Aubrey había optado por una estética clerical esa noche: todo de negro, con sus alzacuellos. Y estaba maravilloso. Ya había visto mi vestido antes, pero aun así me felicitó por mi aspecto.

—Es tu color —dijo, besándome en la frente—. ¿Estás lista? Ya sabes lo que me pasa con las cenas en casa de tu madre. ¿Ha contratado a la señora Esther?

—Sí, Aubrey —respondí con una cómica actitud de sufrimiento—. Espera que coja el abrigo e iremos a saciar tu apetito.

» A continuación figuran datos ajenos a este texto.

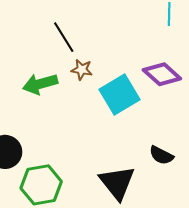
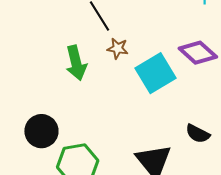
green arrow: (40, 84) -> (76, 63), turned -88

—Hace mucho frío —me advirtió.

Suelo guardar los abrigos en el armario de abajo. Los observé durante un instante antes de sacar el nuevo negro. Tenía un corte precioso, con cuello alto. Se lo di a Aubrey, a quien le gusta hacer cosas, como ayudarme a ponerme el abrigo, a pesar de la extensa experiencia acumulada a lo largo de mis treinta años. Deslicé los brazos mientras lo sostenía, y después me recogió dulcemente la melena y la sacó del cuello del abrigo y la extendió sobre mis hombros. Esa era la parte con la que yo disfrutaba. Se acercó para besarme en la oreja y yo le regalé una sonrisa ladeada.

—¿Has visto a tu nueva feligresa últimamente? —le pregunté.

—¿Emily, la de la hija pequeña?

Había algo distinto en el timbre de su voz. Lo sabía.

—Sí. Ayer vino a la oficina. Está pensando en comprar la casa que heredé de Jane.

Descubrí que Aubrey se interesó en mí el mismo día que descubrí que Jane me había dejado su casa, su dinero y un secreto, uno que nunca compartí con él… ni con nadie. Aubrey siempre se había sentido algo incómodo con el legado de Jane, dado que sus sensibles antenas de clérigo le habían revelado que la gente no paraba de hablar de tal herencia.

—Es una casa muy bonita. Sería un lugar ideal para criar a una niña.

Aubrey tenía una niña en la mente. Nunca había pasado eso con su mujer, que murió de cáncer.

—No sabía que te gustasen los niños, Aubrey —dije con sumo cuidado.

—Roe, nunca es buen momento para hablar de esto, así que te lo contaré ahora.

Me volví para mirarle a la cara. Lo cierto era que ya había puesto la mano en el pomo de la puerta. Sé que debía de parecer alarmada.

—No puedo tener hijos.

Por mi expresión, supo que intentaba responder de alguna manera.

—Cuando mi esposa empezó a enfermar, antes de descubrir el problema que tenía, lo estuvimos intentando, y me hice unas pruebas antes que ella. Descubrí que era estéril… Y también que ella tenía cáncer.

Cerré los ojos y me apoyé un momento en la puerta. Luego me acerqué a Aubrey, lo abracé y apoyé la cabeza en su pecho.

—Oh, cariño —dije con dulzura—, lo siento mucho. —Le acaricié la espalda.

—¿Supone alguna diferencia para ti? —me preguntó suavemente.

No levanté la cabeza.

—No lo sé —contesté afligidamente—. Pero creo que sí la supone para ti. —Entonces sí que alcé la vista y él me besó. A pesar de sus principios, estuvimos a punto de perder el control allí mismo, al final de nuestra relación. Había más emociones en ese abrazo de las que había habido jamás antes.

—Será mejor que nos vayamos —dije.

—Sí —convino él con pesar.

Hicimos todo el trayecto hasta la casa de mi madre en Plantation Drive en silencio. Creo que ambos estábamos un poco tristes.